ASSIGNMENT:
Output range, inclusive: from the line containing "Prodotti Consigliati" to the line containing "یه، بین ایران". Restate those lines from the data below word for word and only those.
BEGIN PROVIDED RECORDS
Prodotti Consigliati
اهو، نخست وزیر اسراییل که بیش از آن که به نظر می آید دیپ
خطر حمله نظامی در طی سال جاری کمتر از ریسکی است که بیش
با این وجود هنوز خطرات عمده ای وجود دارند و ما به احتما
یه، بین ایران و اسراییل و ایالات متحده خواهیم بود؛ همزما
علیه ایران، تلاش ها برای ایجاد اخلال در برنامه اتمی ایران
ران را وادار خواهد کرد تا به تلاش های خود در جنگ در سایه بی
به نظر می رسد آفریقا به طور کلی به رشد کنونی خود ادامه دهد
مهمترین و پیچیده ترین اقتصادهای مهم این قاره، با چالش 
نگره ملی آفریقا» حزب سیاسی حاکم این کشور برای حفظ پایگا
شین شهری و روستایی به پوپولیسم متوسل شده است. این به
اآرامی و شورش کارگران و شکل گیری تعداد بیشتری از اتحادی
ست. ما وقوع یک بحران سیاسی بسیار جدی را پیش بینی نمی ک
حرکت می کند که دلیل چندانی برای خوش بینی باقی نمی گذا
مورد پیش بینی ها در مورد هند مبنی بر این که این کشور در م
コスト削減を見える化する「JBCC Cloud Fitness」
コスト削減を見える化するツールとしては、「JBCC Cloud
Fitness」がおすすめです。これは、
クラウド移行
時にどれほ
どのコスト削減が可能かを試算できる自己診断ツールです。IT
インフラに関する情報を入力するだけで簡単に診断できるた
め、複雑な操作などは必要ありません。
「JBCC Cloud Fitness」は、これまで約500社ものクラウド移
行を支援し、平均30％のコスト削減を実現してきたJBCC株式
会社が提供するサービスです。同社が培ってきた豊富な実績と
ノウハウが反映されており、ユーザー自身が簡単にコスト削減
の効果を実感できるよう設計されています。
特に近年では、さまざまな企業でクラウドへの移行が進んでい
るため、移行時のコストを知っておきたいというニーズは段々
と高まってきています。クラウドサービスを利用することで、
END PROVIDED RECORDS
BEGIN PROVIDED RECORDS
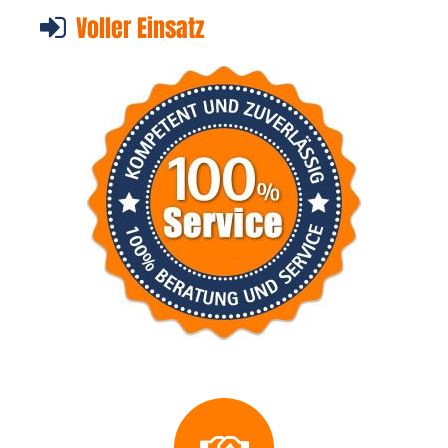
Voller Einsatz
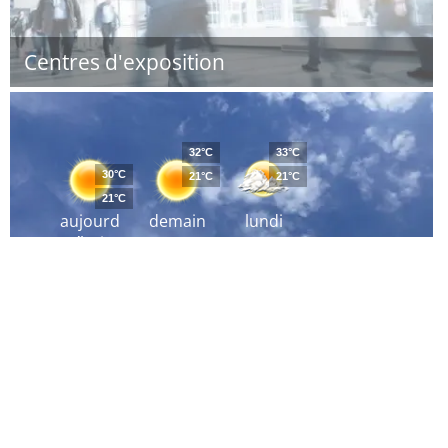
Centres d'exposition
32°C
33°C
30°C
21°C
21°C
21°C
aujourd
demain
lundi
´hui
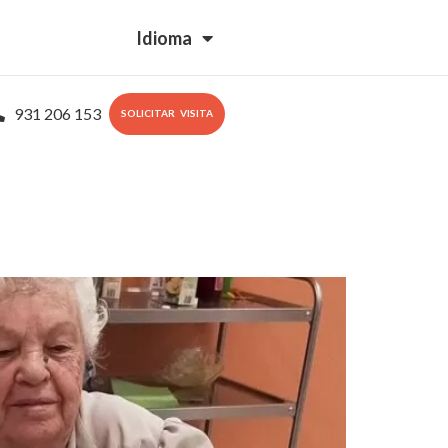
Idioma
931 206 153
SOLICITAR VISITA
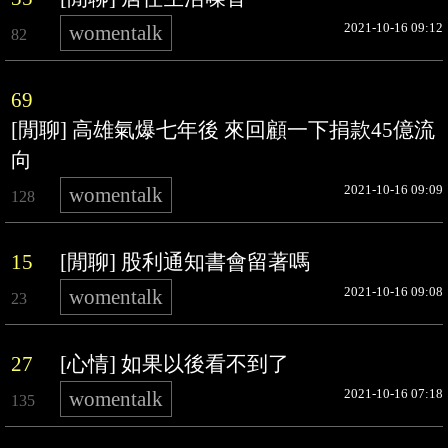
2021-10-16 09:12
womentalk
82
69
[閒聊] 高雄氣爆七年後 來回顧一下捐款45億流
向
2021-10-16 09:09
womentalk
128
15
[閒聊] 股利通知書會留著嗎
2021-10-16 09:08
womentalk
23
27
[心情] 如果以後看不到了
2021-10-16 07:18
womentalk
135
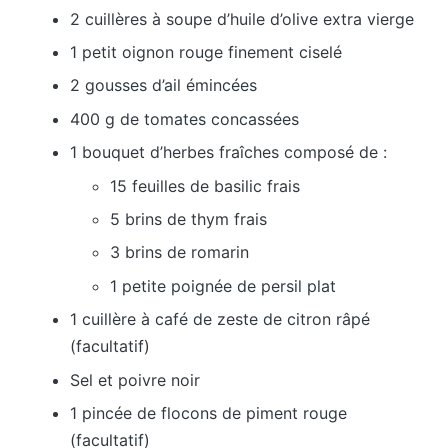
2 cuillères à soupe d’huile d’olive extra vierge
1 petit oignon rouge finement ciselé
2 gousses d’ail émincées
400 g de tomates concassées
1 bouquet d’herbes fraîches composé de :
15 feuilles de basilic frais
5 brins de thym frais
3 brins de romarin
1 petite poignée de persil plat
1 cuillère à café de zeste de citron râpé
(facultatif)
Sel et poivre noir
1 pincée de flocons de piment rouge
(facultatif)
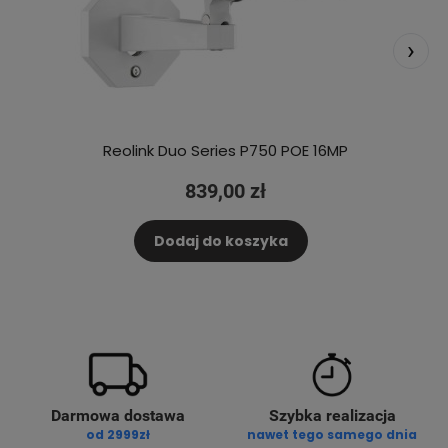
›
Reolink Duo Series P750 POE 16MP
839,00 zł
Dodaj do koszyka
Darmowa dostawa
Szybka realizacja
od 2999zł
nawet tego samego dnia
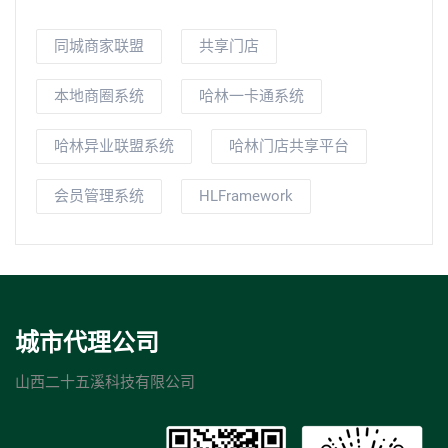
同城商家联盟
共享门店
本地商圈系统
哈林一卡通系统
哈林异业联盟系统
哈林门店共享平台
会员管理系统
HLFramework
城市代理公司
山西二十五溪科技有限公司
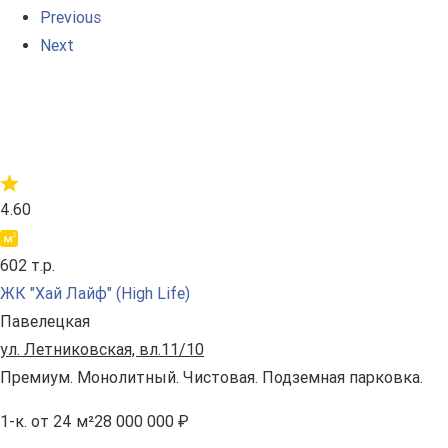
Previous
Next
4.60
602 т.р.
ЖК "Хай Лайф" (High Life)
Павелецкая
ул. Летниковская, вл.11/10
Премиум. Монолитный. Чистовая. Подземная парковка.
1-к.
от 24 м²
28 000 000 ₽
END PROVIDED RECORDS
RESPONSE TO THIS EXERCISE:
Prodotti Consigliati
اهو، نخست وزیر اسراییل که بیش از آن که به نظر می آید دیپ
خطر حمله نظامی در طی سال جاری کمتر از ریسکی است که بیش
با این وجود هنوز خطرات عمده ای وجود دارند و ما به احتما
یه، بین ایران و اسراییل و ایالات متحده خواهیم بود؛ همزما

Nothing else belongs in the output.